Blog


MIT DCC Lab 3, Part A

Implementation of leader election


Part A is to implement leader election. Some skeleton code is provided, as well as a basic Raft struct. The goal is to allow these skeletion nodes to decide a leader even across a faulty network + crashing nodes.

// A Go object implementing a single Raft peer.
type Raft struct {
	mu        sync.Mutex          // Lock to protect shared access to this peer's state
	peers     []*labrpc.ClientEnd // RPC end points of all peers
	persister *Persister          // Object to hold this peer's persisted state
	me        int                 // this peer's index into peers[]
	dead      int32               // set by Kill()

	// Your data here (3A, 3B, 3C).
	// Look at the paper's Figure 2 for a description of what
	// state a Raft server must maintain.
}

// return currentTerm and whether this server
// believes it is the leader.
func (rf *Raft) GetState() (int, bool) {

	var term int
	var isleader bool
	// Your code here (3A).
	return term, isleader
}

// example RequestVote RPC arguments structure.
// field names must start with capital letters!
type RequestVoteArgs struct {
	// Your data here (3A, 3B).
}

// example RequestVote RPC reply structure.
// field names must start with capital letters!
type RequestVoteReply struct {
	// Your data here (3A).
}

// example RequestVote RPC handler.
func (rf *Raft) RequestVote(args *RequestVoteArgs, reply *RequestVoteReply) {
	// Your code here (3A, 3B).
}
k
func (rf *Raft) ticker() {
	for rf.killed() == false {

		// Your code here (3A)
		// Check if a leader election should be started.


		// pause for a random amount of time between 50 and 350
		// milliseconds.
		ms := 50 + (rand.Int63() % 300)
		time.Sleep(time.Duration(ms) * time.Millisecond)
	}
}

Step 1: Getting The Data In Order

When you’re unsure of where to start, it’s always a good idea to clarify what problems you’re trying to solve, and then what the unknowns are.
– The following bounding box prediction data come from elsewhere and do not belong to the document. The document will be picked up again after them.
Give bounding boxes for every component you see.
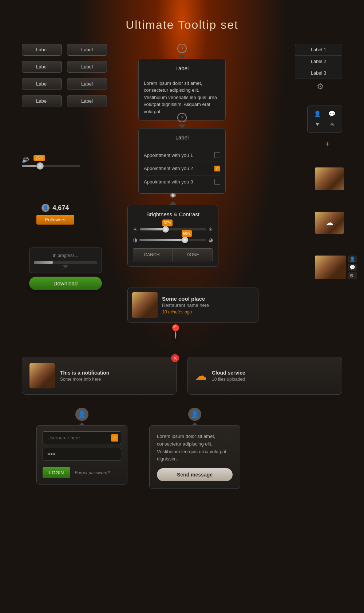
- tooltip-1-arrow: [178, 55, 186, 59]
- forgot-password-link[interactable]: Forgot password?: [75, 470, 110, 475]
- right-image-area: ☁ 👤 💬 ⚙: [315, 167, 346, 279]
- brightness-thumb[interactable]: 37%: [162, 226, 169, 233]
- brightness-box: Brightness & Contrast ☀ 37% ☀ ◑ 66%: [127, 205, 218, 267]
- checkbox-2[interactable]: [214, 166, 220, 171]
- checkbox-row-3: Appointment with you 3: [144, 175, 220, 189]
- download-tooltip-arrow: [63, 265, 68, 268]
- slider-badge: 25%: [33, 155, 45, 161]
- checkbox-3[interactable]: [214, 179, 220, 185]
- tooltip-1-box: Label Lorem ipsum dolor sit amet, consec…: [138, 59, 226, 120]
- location-restaurant: Restaurant name here: [162, 302, 254, 308]
- brightness-title: Brightness & Contrast: [133, 210, 213, 222]
- page-title: Ultimate Tooltip set: [7, 7, 357, 46]
- message-form-container: 👤 Lorem ipsum dolor sit amet, consectetu…: [149, 408, 240, 489]
- send-message-button[interactable]: Send message: [157, 468, 233, 481]
- heart-icon[interactable]: ♥: [312, 121, 323, 128]
- person-icon[interactable]: 👤: [312, 110, 323, 117]
- location-image: [132, 292, 158, 318]
- tooltip-2-arrow: [178, 124, 186, 128]
- contrast-track[interactable]: 66%: [139, 239, 206, 241]
- bc-buttons: CANCEL DONE: [133, 248, 213, 261]
- download-button[interactable]: Download: [29, 277, 102, 290]
- password-input[interactable]: [43, 448, 121, 460]
- tooltip-2-box: Label Appointment with you 1 Appointment…: [138, 128, 226, 194]
- cloud-notification-card: ☁ Cloud service 10 files uploaded: [187, 357, 342, 395]
- username-field-row: ⚠: [43, 431, 121, 448]
- cloud-icon: ☁: [195, 369, 207, 383]
- cloud-upload-card: ☁: [315, 212, 346, 234]
- notification-close-button[interactable]: ✕: [171, 354, 179, 362]
- done-button[interactable]: DONE: [173, 248, 213, 261]
- brightness-slider-row: ☀ 37% ☀: [133, 226, 213, 233]
- tooltip-2-title: Label: [144, 134, 220, 145]
- contrast-thumb[interactable]: 66%: [182, 237, 188, 243]
- cancel-button[interactable]: CANCEL: [133, 248, 173, 261]
- followers-avatar: 👤: [41, 204, 50, 212]
- cloud-notification-title: Cloud service: [212, 370, 245, 376]
- slider-fill: [22, 165, 36, 167]
- progress-label: In progress...: [34, 252, 97, 259]
- login-section: 👤 ⚠ LOGIN Forgot password? 👤: [36, 408, 342, 489]
- message-tooltip-arrow: [192, 422, 198, 425]
- asterisk-icon[interactable]: ✳: [327, 121, 337, 128]
- button-5[interactable]: Label: [22, 78, 62, 90]
- brightness-track[interactable]: 37%: [140, 228, 206, 230]
- login-form-container: 👤 ⚠ LOGIN Forgot password?: [36, 408, 127, 489]
- chat-icon[interactable]: 💬: [327, 110, 337, 117]
- settings-overlay-icon[interactable]: ⚙: [348, 272, 357, 279]
- message-avatar-icon: 👤: [188, 408, 201, 421]
- tooltip-2-container: ? Label Appointment with you 1 Appointme…: [138, 113, 226, 194]
- button-4[interactable]: Label: [67, 61, 107, 73]
- button-1[interactable]: Label: [22, 44, 62, 56]
- checkbox-label-3: Appointment with you 3: [144, 178, 193, 186]
- contrast-badge: 66%: [182, 230, 192, 237]
- label-panel-item-3[interactable]: Label 3: [295, 67, 342, 79]
- contrast-low-icon: ◑: [133, 236, 137, 244]
- gear-icon[interactable]: ⚙: [317, 82, 324, 91]
- chat-overlay-icon[interactable]: 💬: [348, 264, 357, 271]
- checkbox-row-1: Appointment with you 1: [144, 149, 220, 162]
- notification-text: This is a notification Some more info he…: [60, 370, 109, 382]
- tooltip-1-container: ? Label Lorem ipsum dolor sit amet, cons…: [138, 44, 226, 120]
- followers-button[interactable]: Followers: [36, 215, 74, 225]
- login-bottom-row: LOGIN Forgot password?: [43, 467, 121, 478]
- image-overlay-icons: 👤 💬 ⚙: [348, 256, 357, 279]
- brightness-high-icon: ☀: [208, 226, 213, 233]
- person-overlay-icon[interactable]: 👤: [348, 256, 357, 262]
- slider-track[interactable]: 25%: [22, 165, 80, 167]
- plus-icon[interactable]: +: [325, 140, 329, 149]
- warning-icon: ⚠: [111, 434, 118, 442]
- username-input[interactable]: [43, 431, 121, 444]
- location-card: Some cool place Restaurant name here 10 …: [127, 288, 258, 323]
- icon-grid: 👤 💬 ♥ ✳: [307, 106, 342, 133]
- brightness-section: ✺ Brightness & Contrast ☀ 37% ☀ ◑: [127, 191, 218, 267]
- notification-image: [29, 363, 55, 388]
- slider-thumb[interactable]: 25%: [36, 162, 44, 170]
- map-pin-icon: 📍: [167, 324, 184, 339]
- button-8[interactable]: Label: [67, 95, 107, 107]
- brightness-fill: [140, 228, 164, 230]
- tooltip-1-title: Label: [144, 64, 220, 76]
- speaker-icon: 🔊: [22, 157, 29, 163]
- tooltip-1-question-icon: ?: [177, 44, 187, 53]
- button-7[interactable]: Label: [22, 95, 62, 107]
- label-panel: Label 1 Label 2 Label 3: [295, 44, 342, 79]
- notifications-section: ✕ This is a notification Some more info …: [22, 357, 342, 395]
- button-3[interactable]: Label: [22, 61, 62, 73]
- cloud-notification-subtitle: 10 files uploaded: [212, 377, 245, 382]
- button-6[interactable]: Label: [67, 78, 107, 90]
- checkbox-1[interactable]: [214, 152, 220, 158]
- button-2[interactable]: Label: [67, 44, 107, 56]
- followers-count-row: 👤 4,674: [36, 204, 74, 212]
- followers-card: 👤 4,674 Followers: [36, 204, 74, 225]
- slider-section: 🔊 25%: [22, 157, 80, 167]
- login-box: ⚠ LOGIN Forgot password?: [36, 425, 127, 485]
- login-button[interactable]: LOGIN: [43, 467, 70, 478]
- followers-count: 4,674: [52, 204, 69, 212]
- label-panel-item-1[interactable]: Label 1: [295, 44, 342, 56]
- brightness-badge: 37%: [162, 220, 173, 226]
- image-card-3: [315, 256, 346, 279]
- location-name: Some cool place: [162, 296, 254, 302]
- label-panel-item-2[interactable]: Label 2: [295, 56, 342, 67]
- brightness-arrow: [169, 201, 177, 205]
In this case: the question is what procedures we need to write and what data they’ll be operating on. This is from G. Polya’s “How To Solve It”.

There are five core bits of logic defined in the Raft paper:

  1. The election timer
  2. The heartbeat
  3. RequestVote
  4. AppendEntires
  5. Terms

Procedure 1 is a slightly randomized timer slower than the heartbeat. If the timer goes off, we become a candidate and initiate an election. Election in this case means requesting votes from all peers. If we recieve a majority for this term, we become a leader.

Procedure 2 is a ticker that regularly sends out AppendEntries requests. These requests will reset our peer’s election timers, allowing us to maintain leader status as long as we can successfully talk to a majority of our peers.

Procedure 3 defines whether we give our vote to a peer. We do this if their log is at least as up to date as ours and we haven’t voted for anyone in the term they’re requesting a vote for. Ex. if we’re on term 4 and they request a vote for term 5, and we haven’t voted yet, we ll give it to them. Anyone else that tries to become a leader for term 5 fails.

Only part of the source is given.